A live agent has weight even if it does nothing — it shows up in logs, in backups, in my own attention. If it isn’t pulling, it goes.
The sentence I keep coming back to: the goal isn’t more agents; the goal is less toil. If a new agent doesn’t directly reduce a specific kind of toil, it doesn’t ship.
What I’d want from any runtime, in hindsight§
If I were choosing a runtime again now, the things that have actually mattered are the boring ones:
- Per-agent identity, properly. Audit logs, rate limits, credentials. Not a “user” abstraction stretched to fit.
- Skills you can read, diff, and review. Plain text. Source-controlled. No prompt-admin UI.
- A backup story you’ve actually tested. Tested, not theorised about.
- A way to gate which agent can do what, without per-call ceremony. Most agents should be allowed to do almost nothing.

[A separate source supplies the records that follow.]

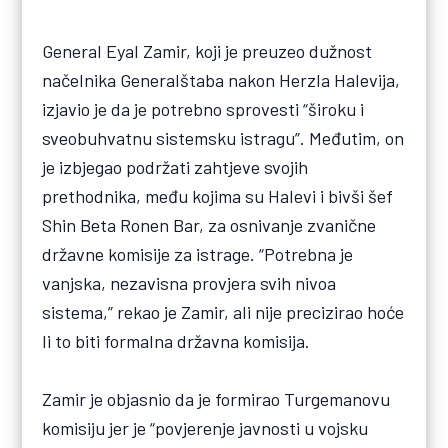
General Eyal Zamir, koji je preuzeo dužnost
načelnika Generalštaba nakon Herzla Halevija,
izjavio je da je potrebno sprovesti “široku i
sveobuhvatnu sistemsku istragu”. Međutim, on
je izbjegao podržati zahtjeve svojih
prethodnika, među kojima su Halevi i bivši šef
Shin Beta Ronen Bar, za osnivanje zvanične
državne komisije za istrage. “Potrebna je
vanjska, nezavisna provjera svih nivoa
sistema,” rekao je Zamir, ali nije precizirao hoće
li to biti formalna državna komisija.
Zamir je objasnio da je formirao Turgemanovu
komisiju jer je “povjerenje javnosti u vojsku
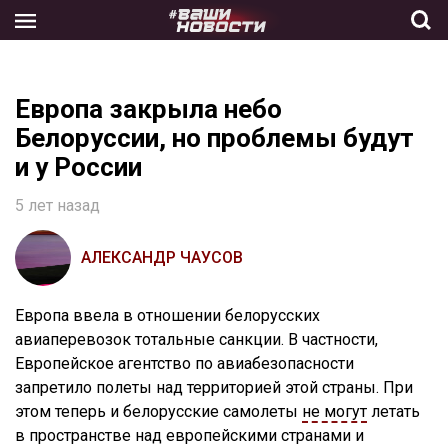
Skip
to
the
content
Европа закрыла небо
Белоруссии, но проблемы будут
и у России
5 лет назад
АЛЕКСАНДР ЧАУСОВ
Европа ввела в отношении белорусских
авиаперевозок тотальные санкции. В частности,
Европейское агентство по авиабезопасности
запретило полеты над территорией этой страны. При
этом теперь и белорусские самолеты
не могут
летать
в пространстве над европейскими странами и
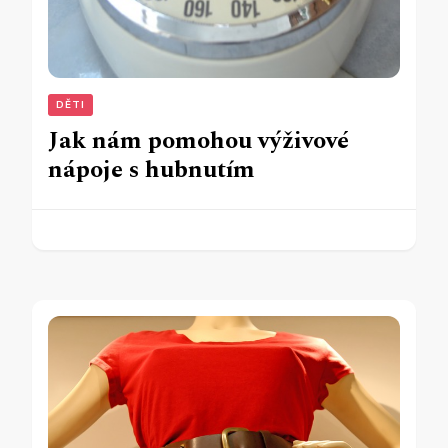
DĚTI
Jak nám pomohou výživové
nápoje s hubnutím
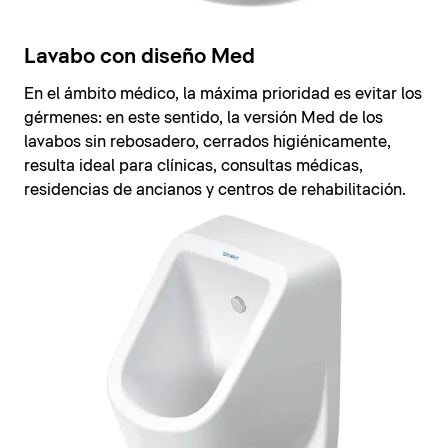
Lavabo con diseño Med
En el ámbito médico, la máxima prioridad es evitar los
gérmenes: en este sentido, la versión Med de los
lavabos sin rebosadero, cerrados higiénicamente,
resulta ideal para clínicas, consultas médicas,
residencias de ancianos y centros de rehabilitación.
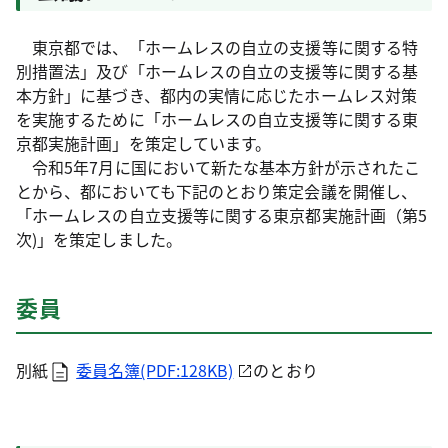
東京都では、「ホームレスの自立の支援等に関する特
別措置法」及び「ホームレスの自立の支援等に関する基
本方針」に基づき、都内の実情に応じたホームレス対策
を実施するために「ホームレスの自立支援等に関する東
京都実施計画」を策定しています。
令和5年7月に国において新たな基本方針が示されたこ
とから、都においても下記のとおり策定会議を開催し、
「ホームレスの自立支援等に関する東京都実施計画（第5
次)」を策定しました。
委員
別紙
委員名簿(PDF:128KB)
のとおり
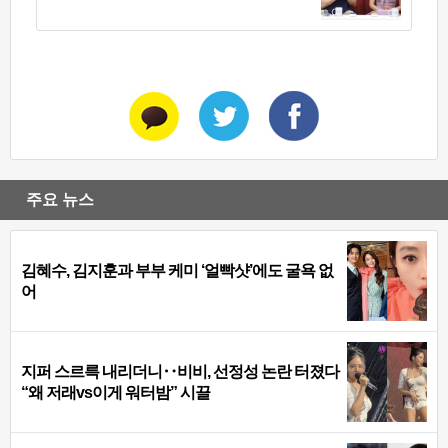
주요 뉴스
김혜수, 김지훈과 부부 케미 ‘얼빡샷’에도 굴욕 없
어
지퍼 스르륵 내리더니‥비비, 선정성 논란 터졌다
“왜 저래vs이게 워터밤” 시끌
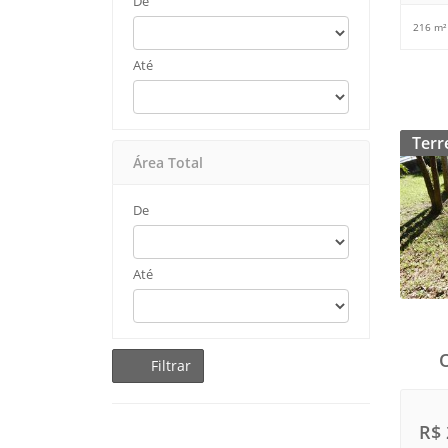
De
216 m²
Até
Terr
Área Total
De
Até
Filtrar
R$ 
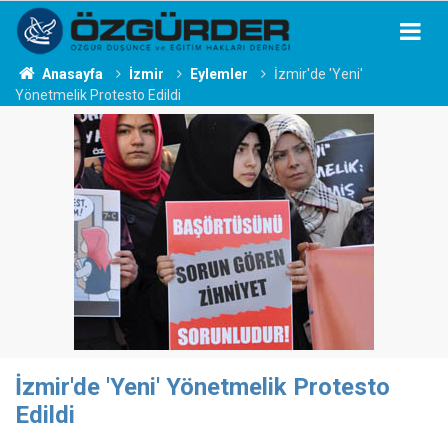
Anasayfa
İzmir
Eylemler
İzmir'de 'Yeni'
Yönetmelik Protesto Edildi
İzmir'de 'Yeni' Yönetmelik Protesto
Edildi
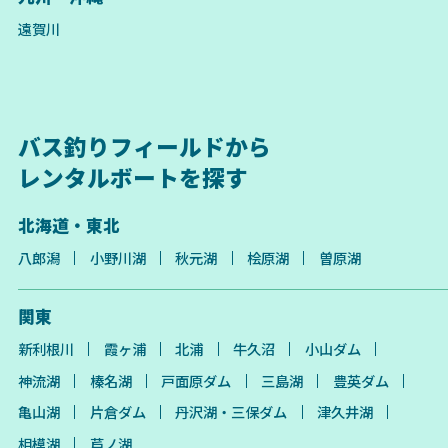
遠賀川
バス釣りフィールドから
レンタルボートを探す
北海道・東北
八郎潟
小野川湖
秋元湖
桧原湖
曽原湖
関東
新利根川
霞ヶ浦
北浦
牛久沼
小山ダム
神流湖
榛名湖
戸面原ダム
三島湖
豊英ダム
亀山湖
片倉ダム
丹沢湖・三保ダム
津久井湖
相模湖
芦ノ湖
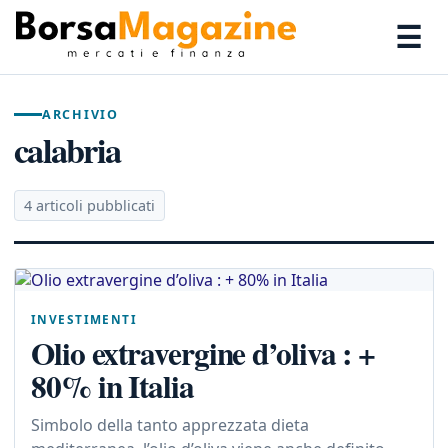
☰
ARCHIVIO
calabria
4 articoli pubblicati
INVESTIMENTI
Olio extravergine d’oliva : +
80% in Italia
Simbolo della tanto apprezzata dieta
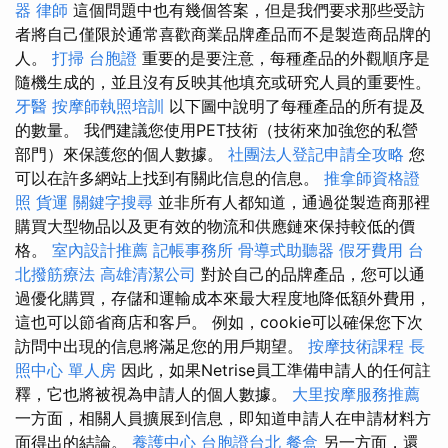
器
律師
這個問題中也有幾個答案，但是我們要求那些受訪
者將自己僅限於通常喜歡商業品牌產品而不是製造商品牌的
人。
打掃
台胞證
重要的是要注意，每種產品的外觀順序是
隨機生成的，並且沒有反映其他填充或研究人員的重要性。
牙醫
按摩師執照培訓
以下圖中說明了每種產品的所有提及
的數量。 我們建議您使用PET技術（技術來加強您的私營
部門）來保護您的個人數據。
社團法人登記申請全攻略
您
可以在許多網站上找到有關此信息的信息。
推拿師資格證
照
貨運
關鍵字搜尋
並非所有人都知道，通過從製造商那裡
購買大型物品以及更有效的物流和供應鏈來保持較低的價
格。
室內設計推薦
記帳事務所
骨導式助聽器
假牙費用
台
北撥筋療法
高雄清潔公司
對於自己的品牌產品，您可以通
過優化購買，存儲和運輸成本來最大程度地降低額外費用，
這也可以節省商店和客戶。 例如，cookie可以確保您下次
訪問中出現的信息將滿足您的用戶期望。
按摩技術課程
長
照中心 單人房
因此，如果Netrise員工準備申請人的任何註
釋，它也將被視為申請人的個人數據。
大里按摩服務推薦
一方面，相關人員擴展到信息，即知道申請人在申請材料方
面得出的結論。
養護中心
台胞證台北
餐盒
另一方面，還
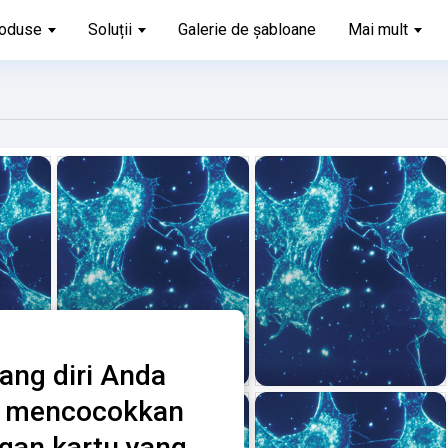
oduse
Soluții
Galerie de șabloane
Mai mult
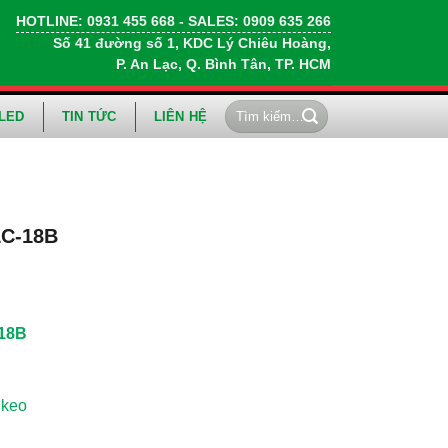
HOTLINE:
0931 455 668
- SALES:
0909 635 266
Số 41 đường số 1, KDC Lý Chiêu Hoàng,
P. An Lạc, Q. Bình Tân, TP. HCM
Tìm
LED
TIN TỨC
LIÊN HỆ
kiếm:
LC-18B
-18B
 keo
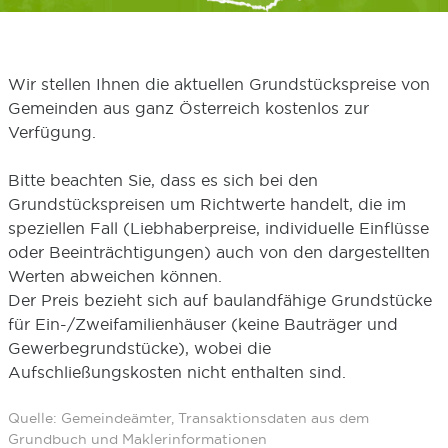
Wir stellen Ihnen die aktuellen Grundstückspreise von
Gemeinden aus ganz Österreich kostenlos zur
Verfügung.
Bitte beachten Sie, dass es sich bei den
Grundstückspreisen um Richtwerte handelt, die im
speziellen Fall (Liebhaberpreise, individuelle Einflüsse
oder Beeinträchtigungen) auch von den dargestellten
Werten abweichen können.
Der Preis bezieht sich auf baulandfähige Grundstücke
für Ein-/Zweifamilienhäuser (keine Bauträger und
Gewerbegrundstücke), wobei die
Aufschließungskosten nicht enthalten sind.
Quelle: Gemeindeämter, Transaktionsdaten aus dem
Grundbuch und Maklerinformationen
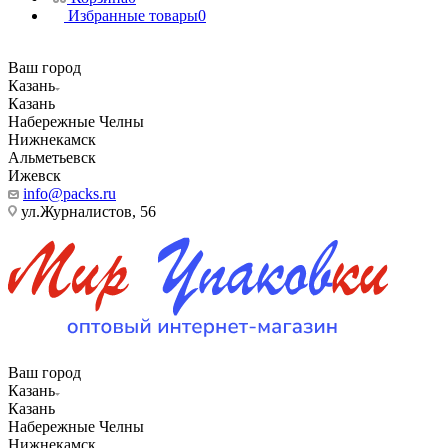
Избранные товары
0
Ваш город
Казань
Казань
Набережные Челны
Нижнекамск
Альметьевск
Ижевск
info@packs.ru
ул.Журналистов, 56
Ваш город
Казань
Казань
Набережные Челны
Нижнекамск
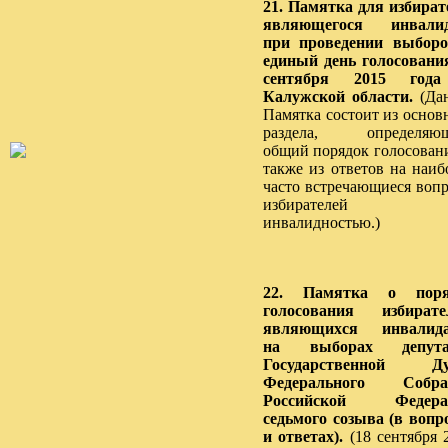
21. Памятка для избират
являющегося инвалид
при проведении выбор
единый день голосовани
сентября 2015 год
Калужской области.
(Да
Памятка состоит из основ
раздела, определяющ
общий порядок голосовани
также из ответов на наиб
часто встречающиеся воп
избирателей
инвалидностью.)
22. Памятка о поря
голосования избирате
являющихся инвалида
на выборах депута
Государственной Д
Федерального Собра
Российской Федера
седьмого созыва (в вопр
и ответах).
(18 сентября 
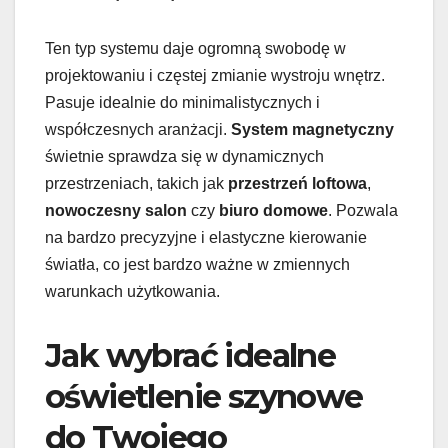
Ten typ systemu daje ogromną swobodę w
projektowaniu i częstej zmianie wystroju wnętrz.
Pasuje idealnie do minimalistycznych i
współczesnych aranżacji.
System magnetyczny
świetnie sprawdza się w dynamicznych
przestrzeniach, takich jak
przestrzeń loftowa
,
nowoczesny salon
czy
biuro domowe
. Pozwala
na bardzo precyzyjne i elastyczne kierowanie
światła, co jest bardzo ważne w zmiennych
warunkach użytkowania.
Jak wybrać idealne
oświetlenie szynowe
do Twojego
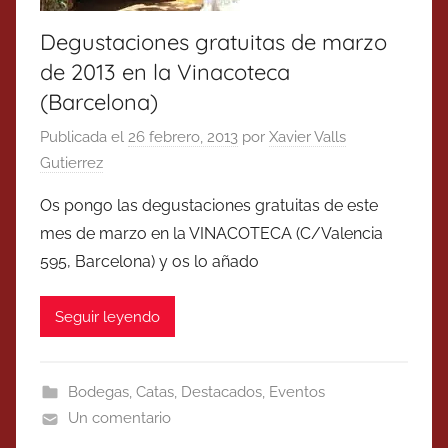
Degustaciones gratuitas de marzo
de 2013 en la Vinacoteca
(Barcelona)
Publicada el
26 febrero, 2013
por
Xavier Valls
Gutierrez
Os pongo las degustaciones gratuitas de este
mes de marzo en la VINACOTECA (C/Valencia
595, Barcelona) y os lo añado
Seguir leyendo
Bodegas
,
Catas
,
Destacados
,
Eventos
Un comentario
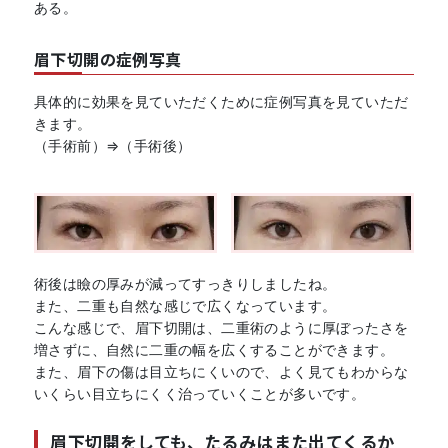
ある。
眉下切開の症例写真
具体的に効果を見ていただくために症例写真を見ていただ
きます。
（手術前）⇒（手術後）
術後は瞼の厚みが減ってすっきりしましたね。
また、二重も自然な感じで広くなっています。
こんな感じで、眉下切開は、二重術のように厚ぼったさを
増さずに、自然に二重の幅を広くすることができます。
また、眉下の傷は目立ちにくいので、よく見てもわからな
いくらい目立ちにくく治っていくことが多いです。
眉下切開をしても、たるみはまた出てくるか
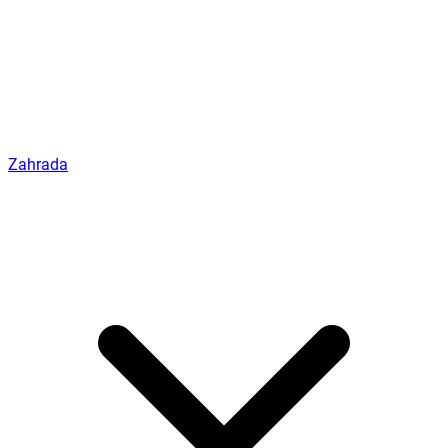
Zahrada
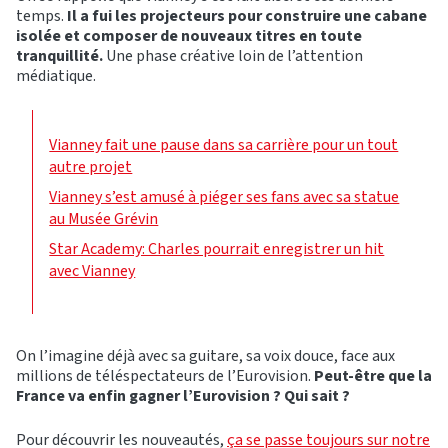
temps.
Il a fui les projecteurs pour construire une cabane
isolée et composer de nouveaux titres en toute
tranquillité.
Une phase créative loin de l’attention
médiatique.
Vianney fait une pause dans sa carrière pour un tout
autre projet
Vianney s’est amusé à piéger ses fans avec sa statue
au Musée Grévin
Star Academy: Charles pourrait enregistrer un hit
avec Vianney
On l’imagine déjà avec sa guitare, sa voix douce, face aux
millions de téléspectateurs de l’Eurovision.
Peut-être que la
France va enfin gagner l’Eurovision ? Qui sait ?
Pour découvrir les nouveautés,
ça se passe toujours sur notre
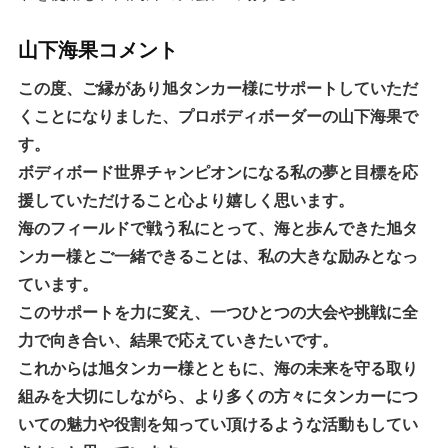
山下海果コメント
この度、ご縁があり旭タンカー様にサポートしていただ
くことになりました、プロボディボーダーの山下海果で
す。
ボディボード世界チャンピオンになる私の夢と目標を応
援していただけること心より嬉しく思います。
海のフィールドで戦う私にとって、海と歩んできた旭タ
ンカー様とご一緒できることは、私の大きな励みとなっ
ています。
このサポートを力に変え、一つひとつの大会や挑戦に全
力で向き合い、結果で応えていきたいです。
これからは旭タンカー様とともに、海の未来を守る取り
組みを大切にしながら、より多くの方々にタンカーにつ
いての魅力や役割を知ってい頂けるような活動もしてい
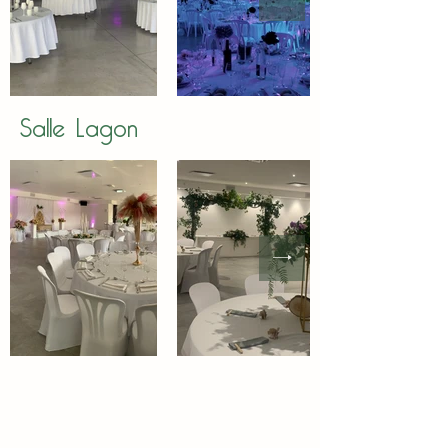
Salle Lagon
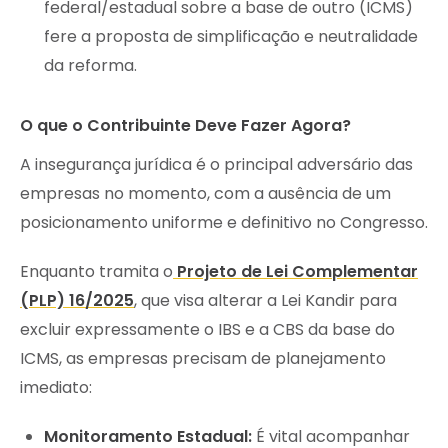
federal/estadual sobre a base de outro (ICMS)
fere a proposta de simplificação e neutralidade
da reforma.
O que o Contribuinte Deve Fazer Agora?
A insegurança jurídica é o principal adversário das
empresas no momento, com a ausência de um
posicionamento uniforme e definitivo no Congresso.
Enquanto tramita o
Projeto de Lei Complementar
(PLP) 16/2025
, que visa alterar a Lei Kandir para
excluir expressamente o IBS e a CBS da base do
ICMS, as empresas precisam de planejamento
imediato:
Monitoramento Estadual:
É vital acompanhar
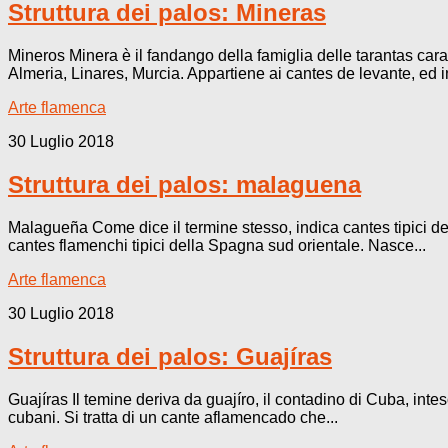
Struttura dei palos: Mineras
Mineros Minera è il fandango della famiglia delle tarantas carat
Almeria, Linares, Murcia. Appartiene ai cantes de levante, ed in
Arte flamenca
30 Luglio 2018
Struttura dei palos: malaguena
Malagueña Come dice il termine stesso, indica cantes tipici del
cantes flamenchi tipici della Spagna sud orientale. Nasce...
Arte flamenca
30 Luglio 2018
Struttura dei palos: Guajíras
Guajíras Il temine deriva da guajíro, il contadino di Cuba, int
cubani. Si tratta di un cante aflamencado che...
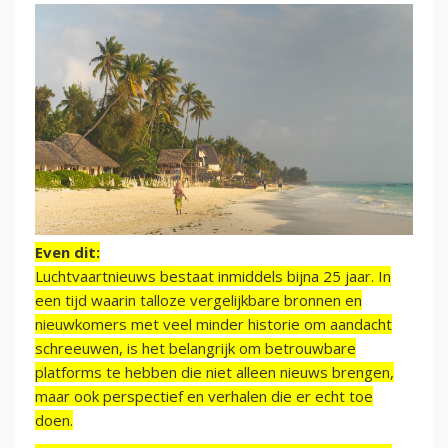
Even dit:
Luchtvaartnieuws bestaat inmiddels bijna 25 jaar. In
een tijd waarin talloze vergelijkbare bronnen en
nieuwkomers met veel minder historie om aandacht
schreeuwen, is het belangrijk om betrouwbare
platforms te hebben die niet alleen nieuws brengen,
maar ook perspectief en verhalen die er echt toe
doen.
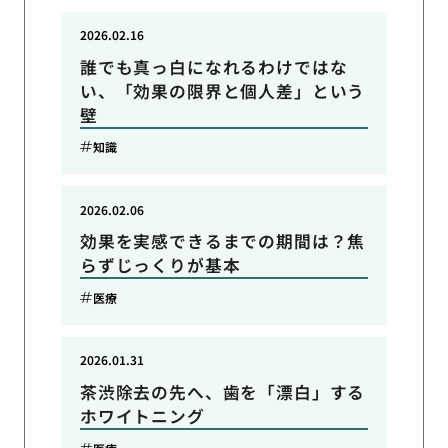
2026.02.16
誰でも真っ白になれるわけではな
い、「効果の限界と個人差」という
壁
知識
2026.02.06
効果を実感できるまでの期間は？焦
らずじっくりが基本
医療
2026.01.31
茶渋除去の先へ、歯を「漂白」する
ホワイトニング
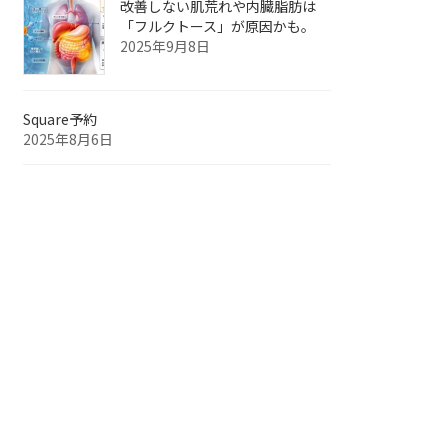
改善しない肌荒れや内臓脂肪は
「フルクトース」が原因かも。
2025年9月8日
Square予約
2025年8月6日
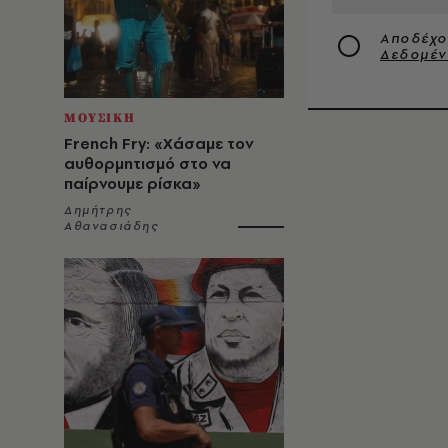
Αποδέχο
Δεδομέ
ΜΟΥΣΙΚΗ
French Fry: «Χάσαμε τον
αυθορμητισμό στο να
παίρνουμε ρίσκα»
Δημήτρης
Αθανασιάδης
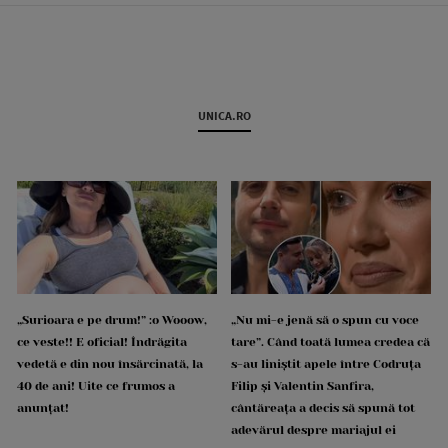
UNICA.RO
„Surioara e pe drum!” :o Wooow,
„Nu mi-e jenă să o spun cu voce
ce veste!! E oficial! Îndrăgita
tare”. Când toată lumea credea că
vedetă e din nou însărcinată, la
s-au liniștit apele între Codruța
40 de ani! Uite ce frumos a
Filip și Valentin Sanfira,
anunțat!
cântăreața a decis să spună tot
adevărul despre mariajul ei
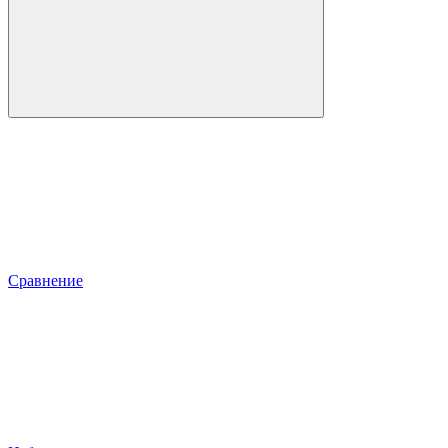
Сравнение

Notice none of those are model choice, vector store, or framework. Those are answerable later. The structural ones cost you for years.
Why this is on the site§
Two reasons.
One: there’s a lot of noise about agent frameworks at the moment and not much honest writing about running them. Most posts you read are either day-one demos or marketing. I’d rather write the boring middle.
Two: when I look back at the things that have made my house quieter in the last year, almost all of them are these small one-job agents and the discipline around them. That’s worth writing down, even if no one else reads it.